Much more context at the Wired link.
On the one hand, I agree with Chen that “the level of detail the agents knew about Afifi’s life it details is chilling.” On the other… does it really “help the creeps out” to “post evidence of their shoddy work to the Internet” ? Should we be reassured that the FBI has so little to keep them gainfully occupied that they’re assigning this level of survelliance to 20-year-old business-marketing students in San Diego?
Or is it paranoid to wonder if “they” are pulling stunts like this just so us DFHs will assume our national watchmen are taking their cues from old Cheech & Chong routines?
eric
Just Driving while Dark taken to the next level.
Odie Hugh Manatee
Pretty damned creepy. I probably would have put the bug on a taxi and let them loose tracking it.
And laughed my ass of at it.
c u n d gulag
What the kid should have said:
“Dude, you’re a LOSER! You lost a GPS tracking device?”

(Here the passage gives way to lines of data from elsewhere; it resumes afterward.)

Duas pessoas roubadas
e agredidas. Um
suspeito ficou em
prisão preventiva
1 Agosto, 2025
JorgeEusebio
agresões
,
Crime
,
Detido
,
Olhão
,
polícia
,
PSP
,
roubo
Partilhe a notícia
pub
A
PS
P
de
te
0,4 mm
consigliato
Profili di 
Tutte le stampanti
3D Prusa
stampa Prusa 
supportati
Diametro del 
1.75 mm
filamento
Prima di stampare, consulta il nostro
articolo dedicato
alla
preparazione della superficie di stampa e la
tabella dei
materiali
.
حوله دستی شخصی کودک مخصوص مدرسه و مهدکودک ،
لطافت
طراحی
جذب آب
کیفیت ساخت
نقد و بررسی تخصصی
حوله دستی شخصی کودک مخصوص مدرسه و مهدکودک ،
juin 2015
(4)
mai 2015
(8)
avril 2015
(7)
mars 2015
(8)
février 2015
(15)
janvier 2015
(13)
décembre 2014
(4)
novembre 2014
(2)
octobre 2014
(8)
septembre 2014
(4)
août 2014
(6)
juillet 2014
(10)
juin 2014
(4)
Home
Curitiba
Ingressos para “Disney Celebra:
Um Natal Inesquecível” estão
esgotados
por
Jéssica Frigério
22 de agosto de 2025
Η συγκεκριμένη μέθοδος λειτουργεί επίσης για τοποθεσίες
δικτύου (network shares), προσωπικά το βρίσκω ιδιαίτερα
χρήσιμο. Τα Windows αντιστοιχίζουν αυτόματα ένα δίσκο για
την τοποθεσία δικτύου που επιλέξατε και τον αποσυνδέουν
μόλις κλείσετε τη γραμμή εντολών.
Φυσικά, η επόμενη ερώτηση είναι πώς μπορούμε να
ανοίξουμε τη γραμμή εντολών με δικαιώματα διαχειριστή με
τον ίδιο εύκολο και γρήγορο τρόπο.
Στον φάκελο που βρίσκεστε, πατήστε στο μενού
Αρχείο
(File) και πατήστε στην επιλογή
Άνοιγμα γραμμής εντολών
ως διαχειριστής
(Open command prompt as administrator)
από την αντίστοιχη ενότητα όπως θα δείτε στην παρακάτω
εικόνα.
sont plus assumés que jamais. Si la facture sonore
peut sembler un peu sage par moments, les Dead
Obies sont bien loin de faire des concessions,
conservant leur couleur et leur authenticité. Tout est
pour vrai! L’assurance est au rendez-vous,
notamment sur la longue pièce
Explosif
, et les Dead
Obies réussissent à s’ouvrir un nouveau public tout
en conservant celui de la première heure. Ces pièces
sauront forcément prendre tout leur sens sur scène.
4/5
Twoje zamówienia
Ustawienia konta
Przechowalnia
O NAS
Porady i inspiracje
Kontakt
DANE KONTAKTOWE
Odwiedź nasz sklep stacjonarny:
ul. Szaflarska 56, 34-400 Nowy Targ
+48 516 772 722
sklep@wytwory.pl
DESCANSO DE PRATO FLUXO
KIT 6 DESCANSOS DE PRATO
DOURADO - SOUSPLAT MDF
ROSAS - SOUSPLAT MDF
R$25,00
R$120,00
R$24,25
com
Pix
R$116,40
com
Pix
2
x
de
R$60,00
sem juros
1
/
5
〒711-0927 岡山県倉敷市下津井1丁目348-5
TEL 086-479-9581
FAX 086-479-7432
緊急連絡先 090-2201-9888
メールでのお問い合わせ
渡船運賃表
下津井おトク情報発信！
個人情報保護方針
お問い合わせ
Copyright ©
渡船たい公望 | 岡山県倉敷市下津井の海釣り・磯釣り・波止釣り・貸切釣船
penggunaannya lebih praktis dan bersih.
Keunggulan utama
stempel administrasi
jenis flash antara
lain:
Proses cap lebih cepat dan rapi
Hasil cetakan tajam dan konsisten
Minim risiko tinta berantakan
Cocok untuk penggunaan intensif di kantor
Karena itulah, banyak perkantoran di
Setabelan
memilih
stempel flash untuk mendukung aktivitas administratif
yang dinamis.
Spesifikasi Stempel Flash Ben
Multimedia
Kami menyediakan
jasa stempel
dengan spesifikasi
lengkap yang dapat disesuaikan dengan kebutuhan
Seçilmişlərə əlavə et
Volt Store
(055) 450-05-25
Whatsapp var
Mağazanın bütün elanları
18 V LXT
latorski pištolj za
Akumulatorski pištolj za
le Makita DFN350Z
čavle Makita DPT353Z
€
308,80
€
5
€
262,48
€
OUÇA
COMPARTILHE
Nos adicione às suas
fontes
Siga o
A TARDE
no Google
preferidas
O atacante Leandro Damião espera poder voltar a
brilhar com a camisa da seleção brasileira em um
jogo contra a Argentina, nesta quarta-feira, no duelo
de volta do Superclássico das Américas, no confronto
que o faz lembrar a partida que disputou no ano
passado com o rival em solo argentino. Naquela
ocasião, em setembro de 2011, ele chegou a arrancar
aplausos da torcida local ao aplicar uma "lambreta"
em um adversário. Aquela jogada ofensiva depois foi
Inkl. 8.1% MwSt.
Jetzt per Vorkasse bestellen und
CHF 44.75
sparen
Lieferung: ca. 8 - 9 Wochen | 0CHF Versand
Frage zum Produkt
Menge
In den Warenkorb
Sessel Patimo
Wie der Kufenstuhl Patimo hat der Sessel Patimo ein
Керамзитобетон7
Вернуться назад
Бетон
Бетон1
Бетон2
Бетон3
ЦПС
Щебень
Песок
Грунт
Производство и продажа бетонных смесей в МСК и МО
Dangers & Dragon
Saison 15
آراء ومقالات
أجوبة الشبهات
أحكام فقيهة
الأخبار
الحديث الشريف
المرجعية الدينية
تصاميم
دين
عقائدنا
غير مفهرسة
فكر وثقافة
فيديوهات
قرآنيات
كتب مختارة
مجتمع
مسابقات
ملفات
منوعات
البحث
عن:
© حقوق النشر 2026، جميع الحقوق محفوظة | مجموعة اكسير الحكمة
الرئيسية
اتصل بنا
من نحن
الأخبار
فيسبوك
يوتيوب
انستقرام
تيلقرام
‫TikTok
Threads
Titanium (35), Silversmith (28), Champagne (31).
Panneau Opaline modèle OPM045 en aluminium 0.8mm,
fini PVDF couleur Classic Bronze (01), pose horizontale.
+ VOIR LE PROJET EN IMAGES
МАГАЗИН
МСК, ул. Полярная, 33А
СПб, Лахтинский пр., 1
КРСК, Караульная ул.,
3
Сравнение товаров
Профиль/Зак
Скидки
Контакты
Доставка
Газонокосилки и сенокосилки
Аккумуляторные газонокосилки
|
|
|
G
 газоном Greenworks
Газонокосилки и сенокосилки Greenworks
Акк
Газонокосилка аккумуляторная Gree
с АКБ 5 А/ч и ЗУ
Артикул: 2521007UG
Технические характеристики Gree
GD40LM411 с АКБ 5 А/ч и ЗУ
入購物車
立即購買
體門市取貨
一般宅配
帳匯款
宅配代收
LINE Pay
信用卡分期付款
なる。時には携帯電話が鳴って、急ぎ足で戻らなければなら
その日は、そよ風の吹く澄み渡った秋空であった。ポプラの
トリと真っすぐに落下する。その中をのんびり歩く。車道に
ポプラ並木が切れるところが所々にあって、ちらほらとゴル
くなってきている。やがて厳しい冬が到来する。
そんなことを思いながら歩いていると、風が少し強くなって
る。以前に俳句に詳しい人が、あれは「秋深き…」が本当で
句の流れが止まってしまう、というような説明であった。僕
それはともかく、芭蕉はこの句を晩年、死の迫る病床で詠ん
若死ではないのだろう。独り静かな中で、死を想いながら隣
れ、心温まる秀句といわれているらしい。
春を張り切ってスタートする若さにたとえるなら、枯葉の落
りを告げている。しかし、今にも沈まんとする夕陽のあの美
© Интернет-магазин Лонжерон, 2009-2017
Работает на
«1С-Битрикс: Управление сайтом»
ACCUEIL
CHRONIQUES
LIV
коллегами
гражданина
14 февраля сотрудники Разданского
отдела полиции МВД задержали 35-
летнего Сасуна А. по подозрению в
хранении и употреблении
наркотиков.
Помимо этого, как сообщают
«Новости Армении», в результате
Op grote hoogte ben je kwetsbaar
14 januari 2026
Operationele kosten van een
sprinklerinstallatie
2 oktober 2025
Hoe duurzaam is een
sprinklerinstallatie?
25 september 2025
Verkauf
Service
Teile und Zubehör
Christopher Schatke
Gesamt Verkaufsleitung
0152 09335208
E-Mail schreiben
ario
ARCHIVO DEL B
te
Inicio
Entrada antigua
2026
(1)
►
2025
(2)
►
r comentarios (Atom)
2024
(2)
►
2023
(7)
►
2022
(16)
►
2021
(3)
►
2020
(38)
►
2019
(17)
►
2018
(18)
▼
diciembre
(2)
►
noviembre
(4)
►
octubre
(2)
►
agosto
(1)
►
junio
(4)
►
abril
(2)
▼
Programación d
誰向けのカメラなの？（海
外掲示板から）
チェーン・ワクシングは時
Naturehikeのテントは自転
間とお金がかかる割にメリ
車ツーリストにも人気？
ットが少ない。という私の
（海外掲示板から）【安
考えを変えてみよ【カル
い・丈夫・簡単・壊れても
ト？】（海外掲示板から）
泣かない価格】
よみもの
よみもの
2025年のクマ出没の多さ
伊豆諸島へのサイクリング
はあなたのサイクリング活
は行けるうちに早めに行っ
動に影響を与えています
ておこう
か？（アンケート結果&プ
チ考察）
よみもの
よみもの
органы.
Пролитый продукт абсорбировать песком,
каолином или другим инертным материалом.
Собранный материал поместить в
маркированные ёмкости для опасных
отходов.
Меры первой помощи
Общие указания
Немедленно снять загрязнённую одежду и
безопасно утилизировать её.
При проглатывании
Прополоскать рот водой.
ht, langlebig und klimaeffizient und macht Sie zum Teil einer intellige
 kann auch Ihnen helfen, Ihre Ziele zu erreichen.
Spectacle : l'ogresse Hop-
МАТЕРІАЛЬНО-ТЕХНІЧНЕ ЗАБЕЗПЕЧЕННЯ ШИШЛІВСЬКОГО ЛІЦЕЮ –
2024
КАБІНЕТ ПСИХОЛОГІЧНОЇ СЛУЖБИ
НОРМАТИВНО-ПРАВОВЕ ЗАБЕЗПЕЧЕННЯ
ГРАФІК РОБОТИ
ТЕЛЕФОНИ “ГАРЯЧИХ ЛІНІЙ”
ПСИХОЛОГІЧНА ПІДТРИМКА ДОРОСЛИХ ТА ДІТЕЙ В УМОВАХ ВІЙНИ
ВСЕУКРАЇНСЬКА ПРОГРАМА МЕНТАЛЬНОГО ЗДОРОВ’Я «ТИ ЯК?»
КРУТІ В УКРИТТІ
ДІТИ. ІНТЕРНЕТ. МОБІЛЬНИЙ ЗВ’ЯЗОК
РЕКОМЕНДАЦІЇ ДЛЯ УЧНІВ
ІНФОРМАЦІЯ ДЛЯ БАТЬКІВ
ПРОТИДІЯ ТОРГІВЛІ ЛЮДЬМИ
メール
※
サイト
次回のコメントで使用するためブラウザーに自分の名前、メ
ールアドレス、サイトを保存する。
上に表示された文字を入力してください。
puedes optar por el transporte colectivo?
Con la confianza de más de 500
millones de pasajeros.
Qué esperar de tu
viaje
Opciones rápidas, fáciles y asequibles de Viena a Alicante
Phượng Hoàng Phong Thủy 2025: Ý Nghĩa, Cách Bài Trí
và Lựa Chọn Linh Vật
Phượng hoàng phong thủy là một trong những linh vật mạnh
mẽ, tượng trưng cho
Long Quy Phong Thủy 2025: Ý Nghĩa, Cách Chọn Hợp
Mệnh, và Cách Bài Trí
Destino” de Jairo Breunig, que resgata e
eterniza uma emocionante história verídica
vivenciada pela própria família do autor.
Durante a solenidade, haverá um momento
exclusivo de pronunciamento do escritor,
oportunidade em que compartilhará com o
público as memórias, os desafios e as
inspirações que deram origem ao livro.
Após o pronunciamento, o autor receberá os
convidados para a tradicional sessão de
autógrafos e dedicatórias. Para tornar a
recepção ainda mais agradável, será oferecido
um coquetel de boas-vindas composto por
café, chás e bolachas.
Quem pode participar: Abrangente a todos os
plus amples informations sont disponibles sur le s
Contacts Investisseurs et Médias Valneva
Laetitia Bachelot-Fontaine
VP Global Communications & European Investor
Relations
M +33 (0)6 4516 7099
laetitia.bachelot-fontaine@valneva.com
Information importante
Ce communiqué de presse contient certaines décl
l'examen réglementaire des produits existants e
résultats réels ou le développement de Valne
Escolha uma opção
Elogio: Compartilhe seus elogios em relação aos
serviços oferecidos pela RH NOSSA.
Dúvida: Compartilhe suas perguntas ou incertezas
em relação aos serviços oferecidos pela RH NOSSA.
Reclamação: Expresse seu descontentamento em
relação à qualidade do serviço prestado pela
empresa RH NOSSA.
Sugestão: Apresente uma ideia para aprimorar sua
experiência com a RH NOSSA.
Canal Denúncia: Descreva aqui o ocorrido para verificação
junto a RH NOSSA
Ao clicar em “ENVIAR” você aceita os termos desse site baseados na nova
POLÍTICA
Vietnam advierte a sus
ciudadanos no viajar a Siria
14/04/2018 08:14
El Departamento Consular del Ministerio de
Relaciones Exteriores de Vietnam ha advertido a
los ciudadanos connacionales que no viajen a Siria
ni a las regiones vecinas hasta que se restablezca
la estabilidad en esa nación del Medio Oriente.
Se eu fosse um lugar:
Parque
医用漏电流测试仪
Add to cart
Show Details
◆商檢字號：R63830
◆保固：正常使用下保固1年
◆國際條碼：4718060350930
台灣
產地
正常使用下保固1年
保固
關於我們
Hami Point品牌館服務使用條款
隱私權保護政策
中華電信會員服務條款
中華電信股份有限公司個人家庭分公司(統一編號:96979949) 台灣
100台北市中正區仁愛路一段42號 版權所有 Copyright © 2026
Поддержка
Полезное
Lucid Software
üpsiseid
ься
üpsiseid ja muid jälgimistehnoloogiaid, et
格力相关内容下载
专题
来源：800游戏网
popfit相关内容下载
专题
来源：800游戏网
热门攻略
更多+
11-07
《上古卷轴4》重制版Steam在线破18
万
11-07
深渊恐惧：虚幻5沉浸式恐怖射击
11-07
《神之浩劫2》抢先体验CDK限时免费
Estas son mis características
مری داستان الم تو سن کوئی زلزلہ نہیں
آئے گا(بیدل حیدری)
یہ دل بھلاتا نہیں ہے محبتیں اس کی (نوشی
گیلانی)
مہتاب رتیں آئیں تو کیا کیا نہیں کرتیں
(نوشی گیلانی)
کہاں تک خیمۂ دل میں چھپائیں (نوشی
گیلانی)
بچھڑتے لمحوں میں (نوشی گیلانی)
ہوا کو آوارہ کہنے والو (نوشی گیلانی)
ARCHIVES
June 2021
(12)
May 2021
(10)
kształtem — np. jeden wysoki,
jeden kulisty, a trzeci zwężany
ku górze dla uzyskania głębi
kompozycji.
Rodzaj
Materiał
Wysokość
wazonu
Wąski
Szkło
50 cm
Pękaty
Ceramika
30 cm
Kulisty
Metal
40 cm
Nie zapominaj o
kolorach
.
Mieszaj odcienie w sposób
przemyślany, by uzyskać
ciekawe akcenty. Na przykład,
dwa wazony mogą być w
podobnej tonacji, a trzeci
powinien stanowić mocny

I don’t know what bothers me more, the intrusions, or the sheer incompetence of these people. I mean, if we’re going to have a ‘Big Brother’ state, I would want my ‘big brother’ to not be a loser.
ASSHOLES!
All the more reason to not trust this kind of government intrusion into our lives. ‘Call me when you got something there Bud, until then, leave me the f*ck alone.’
Mumphrey
I guess the next Timothy McVeigh is sleeping better tonight. With the FBI following random law-abiding Arab Americans, the white, right-wing, teabagging would-be terrorists will have a free hand. That makes me feel so much better.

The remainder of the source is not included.